Assignment problem using scipy optimize linprog to solve in Python

I am running into an error when trying to run my code for this Assignment Cost minimization problem in Python and was hoping someone could illuminate me on what I have done incorrectly here.

The question:

My code:

import numpy as np
import time

n = 10   # n: number of jobs/workers
cost = np.random.rand(n,n)   # generate an n-by-n random matrix

from scipy.optimize import linprog
c = cost.reshape((n**2,1))   # reshape the cost matrix to a column vector

#row constraints (sum of each row equals 1)
A_eq_rows = np.ones((n, n**2))
b_eq_rows = np.ones(n)

#column constraints (sum of each column equals 1)
A_eq_cols = np.zeros((n, n**2))
for i in range(n):
    A_eq_cols[i, i::n] = 1
b_eq_cols = np.ones(n)

#solve for A_eq and 
A_eq=np.vstack((A_eq_rows, A_eq_cols))
b_eq=np.hstack((b_eq_rows, b_eq_cols))

start_time = time.time()   # start timing

res = linprog(c, None, None, A_eq, b_eq)

end_time = time.time()   # end timing
elapsed_LP = end_time - start_time

print("Minimum cost = ", res.fun)
print("Elapsed time = ", elapsed_LP)

I keep getting my Minimum Cost as None and am not entirely sure what I've done wrong with this.
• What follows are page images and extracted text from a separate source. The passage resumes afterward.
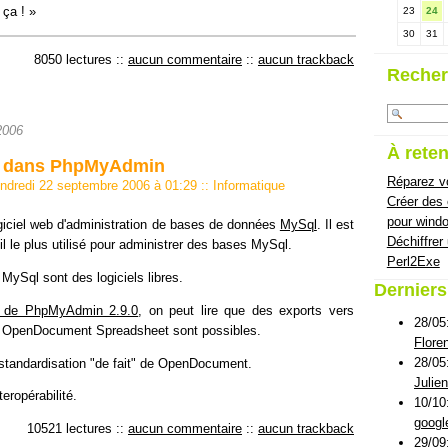
 ça !
23
24
30
31
8050 lectures
::
aucun commentaire
::
aucun trackback
Recher
2006
À reten
 dans PhpMyAdmin
Réparez vo
endredi 22 septembre 2006 à 01:29
::
Informatique
Créer des
pour wind
giciel web d'administration de bases de données
MySql
. Il est
Déchiffrer
util le plus utilisé pour administrer des bases MySql.
Perl2Exe
ySql sont des logiciels libres.
Dernier
e de PhpMyAdmin 2.9.0
, on peut lire que des exports vers
28/05
 OpenDocument Spreadsheet sont possibles.
Flore
28/05
 standardisation "de fait" de OpenDocument.
Julie
teropérabilité.
10/10
googl
10521 lectures
::
aucun commentaire
::
aucun trackback
29/09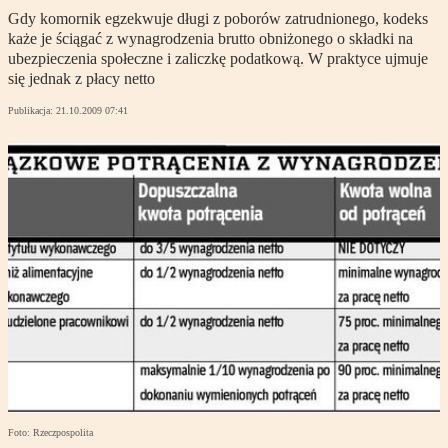
Gdy komornik egzekwuje długi z poborów zatrudnionego, kodeks
każe je ściągać z wynagrodzenia brutto obniżonego o składki na
ubezpieczenia społeczne i zaliczkę podatkową. W praktyce ujmuje
się jednak z płacy netto
Publikacja:
21.10.2009 07:41
Foto: Rzeczpospolita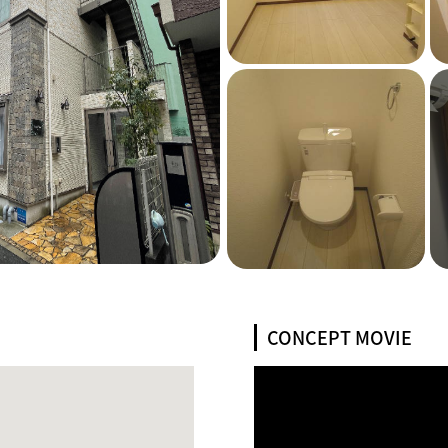
CONCEPT MOVIE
I have a decent fundamental understanding of how to resolve this problem but have limited experience in doing this through Python.

I know that it has n^2 variables and 2n-1 linearly independent constraints. Therefore, a BFS of the assignment problem has 2n-1 basic variables, and for each assignments, exactly n of the n2 variables are nonzero so every BFS is degenerate. Any help in this would be greatly appreciated.

NOTE: I am aware I can solve this through the function scipy.optimize.linear_sum_assignment() and have done this but wanted to compare my answer by running this problem as a linear program.

Consider n=3. The LP matrix should look like

x00 x01 x02 x10 x11 x12 x20 x21 x22
 1   1   1
             1   1   1   
                         1   1   1 
 1           1           1
     1           1           1
          1          1           1

As with all network models, the number of nonzeros in each column is 2.

It can be difficult to populate the A matrix, but in this case there is an easy structure:

import numpy as np
n = 3  # n: number of jobs/workers
cost = np.random.rand(n,n)   # generate an n-by-n random matrix
from scipy.optimize import linprog
c = cost.reshape((n**2,1))   # reshape the cost matrix to a column vector   


# allocate LP matrix
A = np.zeros((2*n,n*n))

# sum_j x[i,j] = 1 for i=0..,n-1
for i in range(n):
    for j in range(n):
        A[i,n*i+j] = 1.0   # same column mapping as reshape 

# sum_i x[i,j] = 1 for j=0..,n-1
for j in range(n):
    for i in range(n):
        A[n+j,n*i+j] = 1.0  # same column mapping as reshape

# rhs
b = np.ones(2*n)

res = linprog(c, None, None, A, b)
print(res.message)
print("Minimum cost = ", res.fun)

# print assignment
for i in range(n):
    for j in range(n):
        if (abs(res.x[n*i+j])>0.0001):
            print(f'{i}->{j} with cost {cost[i,j]}')
 

Indeed the A matrix looks like:

array([[1., 1., 1., 0., 0., 0., 0., 0., 0.],
       [0., 0., 0., 1., 1., 1., 0., 0., 0.],
       [0., 0., 0., 0., 0., 0., 1., 1., 1.],
       [1., 0., 0., 1., 0., 0., 1., 0., 0.],
       [0., 1., 0., 0., 1., 0., 0., 1., 0.],
       [0., 0., 1., 0., 0., 1., 0., 0., 1.]])

The matrix interface is a bit primitive and can be difficult to use. A much easier way is to use a modeling tool like PuLP (that automates the mapping of decision variables to LP columns).